特に目的は無く、己が望むままに翼をはためかせる。そのスピードは従来の比ではなく、レーダーで捉えることができても追いつくことは不可能だった。

 

「……?」

 

今日も気ままに飛んでいると、何かを感じてスピードを落とした。やがて、「彼女」は完全に停止する。

その何かのある方向へ振り返るが、何を言うでもなくただジッと見つめていた。

 

「………」

 

そして、腑に落ちたのか彼女は再び飛翔した。過去に問答をした少年を思い浮かべ、彼女は加速を止めなかった。かの少年なら、この世界に変革をもたらす存在となるかもしれない。

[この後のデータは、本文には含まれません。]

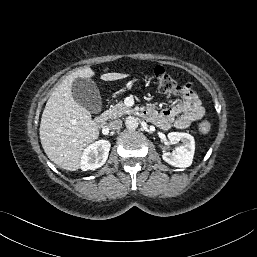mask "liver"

今の彼なら心配はないだろうという、信頼の証でもあった。

 

その後、青い光を纏う彼女を見た者たちは、流星を見たと噂するのであった―――。

 

 

 

 

 

 

 

 

変貌を遂げた二機のISに、アリーナの観客席は沸いた。二人の少年による激闘は、学年を問わず目を惹いた。

 

「ねぇ、すごいよ!」

 

「姿が変わった!」

 

語彙力の低下を感じながら、観客席の少女たちは盛り上がりを見せる。姿を変えた赤と青の光が交差し、戦いは更に激しさを増す。

二人の少年は、どこか楽しそうに笑みを浮かべている。

 

「…………」

 

過去に出会った少年を思い浮かべながら、『篠ノ之 箒』は目の前の戦いを目に焼き付けた。累 静夢という少年をこの学園で見かけた時、彼女は言葉を失った。

彼が過去に別れた幼馴染の少年とそっくりだったからだ、それは織斑 千冬も同じだ。

 

しかし、彼女は静夢に何も聞かなかった。いや、聞くことが出来なかったのだ。彼の持つ雰囲気や表情が、過去のものと異なっていたからだ。口元を隠しており、真意を図れないということも事実だ。

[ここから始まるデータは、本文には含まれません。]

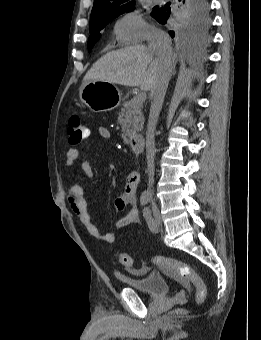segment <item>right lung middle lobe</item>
<instances>
[{
	"mask_svg": "<svg viewBox=\"0 0 261 340\" xmlns=\"http://www.w3.org/2000/svg\"><path fill=\"white\" fill-rule=\"evenodd\" d=\"M134 4L123 9L120 13L115 16L106 17L98 21L90 23V37L88 40V50L90 51L94 44L99 40L101 33L100 31L115 17L119 16L124 12L134 10ZM158 8H154L151 15L155 17L158 13ZM177 17V28L176 33L181 38L188 41L204 40L208 36L210 28V16L209 10L203 5V0H191L186 6L179 9L176 13ZM175 35V33L173 32Z\"/></svg>",
	"mask_w": 261,
	"mask_h": 340,
	"instance_id": "right-lung-middle-lobe-1",
	"label": "right lung middle lobe"
}]
</instances>
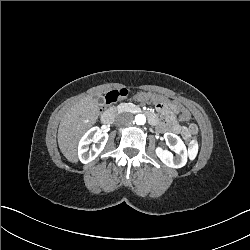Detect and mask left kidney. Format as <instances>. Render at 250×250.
<instances>
[{"label":"left kidney","mask_w":250,"mask_h":250,"mask_svg":"<svg viewBox=\"0 0 250 250\" xmlns=\"http://www.w3.org/2000/svg\"><path fill=\"white\" fill-rule=\"evenodd\" d=\"M165 140L172 146V150L177 154L173 156L168 150H164L161 147H157L155 152L160 160L168 167L181 168L187 163V149L184 142L179 136L173 133H165Z\"/></svg>","instance_id":"5707ae66"}]
</instances>
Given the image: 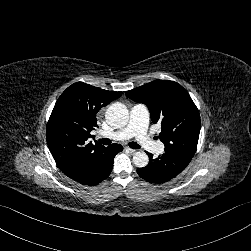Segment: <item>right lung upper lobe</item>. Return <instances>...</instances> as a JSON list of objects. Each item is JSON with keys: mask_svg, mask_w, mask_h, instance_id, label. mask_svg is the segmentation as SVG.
I'll return each instance as SVG.
<instances>
[{"mask_svg": "<svg viewBox=\"0 0 251 251\" xmlns=\"http://www.w3.org/2000/svg\"><path fill=\"white\" fill-rule=\"evenodd\" d=\"M121 95L122 92L103 90L83 82L72 84L61 94L49 118L46 139L63 173L72 175L105 155L106 147L88 139L97 127V112Z\"/></svg>", "mask_w": 251, "mask_h": 251, "instance_id": "cb5924a9", "label": "right lung upper lobe"}]
</instances>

だが、自分の知っている織斑 一夏とは思えなかったのだ。優しい表情は同じように見えるが、その隠された口元や意図は暗い何かを感じた。

 

そんな彼の過去に、踏み込んで良いものか否か―――今の彼女に、明確な答えは無かった。

 

「…………」

 

「かんちゃん、ライオンみたいな目になってる♪」

 

「え?あぁ、ごめん……」

 

そんな箒とは離れた場所で、更識 簪は食い入るように試合を見ていた。幼馴染である『布仏 本音』が隣に座り、稀に見る簪の目つきにケラケラと笑った。ヴァルトと同室である簪は、意外にもヴァルトと馬が合った。

 

日本の代表候補である簪だが、自身の専用機を持っていない。正確には開発中なのだが、彼女は四苦八苦しながら完成を目指している。一企業の代表として専用機を持つヴァルトは、そんな彼女に手を貸した。

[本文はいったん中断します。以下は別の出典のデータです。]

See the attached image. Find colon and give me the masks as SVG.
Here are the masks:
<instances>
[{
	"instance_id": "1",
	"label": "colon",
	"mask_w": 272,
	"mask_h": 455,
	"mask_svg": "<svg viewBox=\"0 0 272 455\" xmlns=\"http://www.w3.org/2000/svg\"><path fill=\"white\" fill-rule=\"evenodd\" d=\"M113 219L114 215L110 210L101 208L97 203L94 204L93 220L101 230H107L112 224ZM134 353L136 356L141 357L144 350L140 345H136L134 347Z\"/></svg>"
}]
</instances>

自身で作り上げるという信念を持つ簪は、ヴァルトの助力を断った。しかし、自分の力には限界を感じていた。結果として、折れた簪がヴァルトの力を借りることとなったのだ。

 

隣に座る本音や、メカニックの卵である先輩たちの力を借りて、専用機である『打鉄弐式』は完成に大きく近づいたのだった。

ヴァルトからエクスプロードのデータをもらっており、同時にビッグバンの詳細も知らされていた。そこから荷電粒子砲のデータを研究し、武装面の大幅な強化も施されていた。

 

「『パーくん』にぞっこんだもんね、そりゃ応援するよね」

 

「ち、違うよ!彼はそういうのじゃ……」

 

最初はヴァルトを警戒していた簪だったが、打鉄弐式の開発に関わるうちに、二人の関係は深まっていた。そこには、友と言える感情があった。

ヴァルトに関しては不明だが、簪は自分が彼に対して持つ感情を自覚しつつある。

 

「大丈夫だよ。『しずむん』も強いけど、パーくんを信じよ?」

 

「……うん、そうだね」

 

ヴァルトに信頼を置く本音に頬を膨らませ、簪は自身の勉強も兼ねてヴァルトを応援するのだった―――。